[TASK DETAILS]
Repeat only part of the entries. Start at the line that has "査記】最終話。ボクたちには" and keep going through the last line, exactly as given.

Page images and extracted text
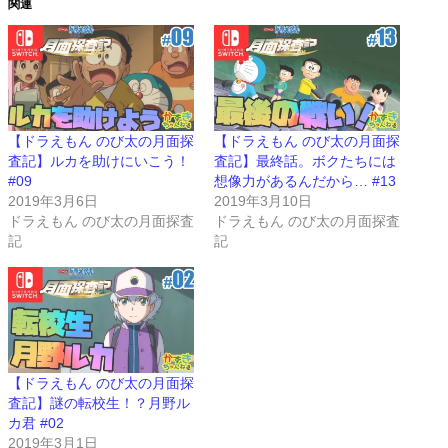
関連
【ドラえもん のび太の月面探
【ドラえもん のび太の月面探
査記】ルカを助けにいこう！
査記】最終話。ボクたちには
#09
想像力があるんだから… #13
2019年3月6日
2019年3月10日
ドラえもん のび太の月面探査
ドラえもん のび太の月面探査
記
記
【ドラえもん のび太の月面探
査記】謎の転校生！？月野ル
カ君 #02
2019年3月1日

[TASK OUTPUT]
査記】最終話。ボクたちには
#09
想像力があるんだから… #13
2019年3月6日
2019年3月10日
ドラえもん のび太の月面探査
ドラえもん のび太の月面探査
記
記
【ドラえもん のび太の月面探
査記】謎の転校生！？月野ル
カ君 #02
2019年3月1日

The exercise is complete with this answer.